MARSHAL JOHN SELMAN
Making and Researching Historical Holsters is a Lengthy Process
Recently we were asked to recreate El Paso, Texas Marshal John Selman’s holsters and gun belt for a friend and customer to be used in an upcoming movie about HARDIN. On August 19, 1895, the west’s most infamous gunfighter- John Wesley Hardin went to the Acme Saloon in El Paso, Texas. He began playing dice when Marshal Selman, a gunfighter in his own right, shot Hardin in the back, killing him immediately. Selman was arrested, but before he could be tried for the murder, the back shooter was killed in a gun battle with another lawman, US Marshal George Scarborough.

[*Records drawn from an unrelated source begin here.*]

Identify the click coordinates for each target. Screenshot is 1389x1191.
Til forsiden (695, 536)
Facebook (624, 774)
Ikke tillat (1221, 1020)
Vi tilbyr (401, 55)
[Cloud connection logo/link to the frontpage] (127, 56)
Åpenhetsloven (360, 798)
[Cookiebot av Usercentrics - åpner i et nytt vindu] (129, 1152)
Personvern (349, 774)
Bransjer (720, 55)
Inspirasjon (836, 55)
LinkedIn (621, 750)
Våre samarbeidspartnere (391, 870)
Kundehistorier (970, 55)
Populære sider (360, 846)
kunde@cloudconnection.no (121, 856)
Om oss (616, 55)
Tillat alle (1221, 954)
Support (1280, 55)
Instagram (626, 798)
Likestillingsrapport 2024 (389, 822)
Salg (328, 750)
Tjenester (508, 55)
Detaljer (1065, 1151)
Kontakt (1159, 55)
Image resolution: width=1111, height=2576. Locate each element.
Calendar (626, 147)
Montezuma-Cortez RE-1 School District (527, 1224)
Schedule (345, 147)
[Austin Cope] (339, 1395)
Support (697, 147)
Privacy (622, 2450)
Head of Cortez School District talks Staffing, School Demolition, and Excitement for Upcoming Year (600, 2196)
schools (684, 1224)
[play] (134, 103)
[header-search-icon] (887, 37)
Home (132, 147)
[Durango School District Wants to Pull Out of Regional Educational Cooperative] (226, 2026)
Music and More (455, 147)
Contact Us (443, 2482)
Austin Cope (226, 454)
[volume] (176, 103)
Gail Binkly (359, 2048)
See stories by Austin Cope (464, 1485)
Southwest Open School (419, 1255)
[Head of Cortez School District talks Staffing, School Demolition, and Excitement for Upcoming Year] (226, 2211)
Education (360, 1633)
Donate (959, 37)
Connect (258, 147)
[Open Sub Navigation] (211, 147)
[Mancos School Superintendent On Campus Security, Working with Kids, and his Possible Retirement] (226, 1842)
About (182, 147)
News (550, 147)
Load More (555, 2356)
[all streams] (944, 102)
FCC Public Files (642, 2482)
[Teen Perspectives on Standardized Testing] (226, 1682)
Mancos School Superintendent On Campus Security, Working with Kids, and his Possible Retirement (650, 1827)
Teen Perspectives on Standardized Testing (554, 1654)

To begin the research process on this set, we had to obtain every photograph we could find depicting the Lawman wearing his gun rig. We also examined numerous photographs and drawings of gun men of this period. At this point several details could be found. The holster appears to be slightly toe forward, for a 5 1/2″ Colt Single Action Army. It has a typical re-curve throat and a blunt end, with a single wide drop loop. There appears to be a large oval “Maker’s Mark” on the front of the holster over the cylinder area and several lines of tooling trace the edges of the pouch and back leather. The skirt is a typical olive shape of the period with one line of edge tooling. Comparisons were made to existing gun leather from this period and location for tooling and construction notes.
The most unique feature of this holster is the high round back. We have found this very visible arch on many gunfighter holsters including outlaw Billy the Kid and Sheriff Pat Garrett. Our continuing research as revealed from museum curators and modern day gunfighters that this arch was so you could elbow your coat behind this feature and have it out of the way when you were ready to draw your gun.
As these details were gathered it was time to get out the compass, protractor, triangles, and other tools on a drafting board and begin to build the holster out of a manila file folder pattern. Normally it seems to take three leather prototypes. The first is often too small, the second too large, and the third just perfect.
Once a good fitting prototype is completed out of American russet tooling leather it is wet formed to a mold or an original Colt Peacemaker to insure a good fit. A correct fit will allow you to turn the holster with the gun (unloaded) upside down over your bed and not fall out. However, once it is strapped on and you grab the handle it will almost jump into your hand. The attached photo shows our final adaptation of Marshal John Selman’s holster and gun belt. This is what a rig looks like prior to color staining and finishing.
According to our color chart comparing color shades to black and white old time photos, these holsters should be a dark Walnut color. When we have completed this process and hand rubbed saddle finish inside and outside we will add to this post below with the final product photographs.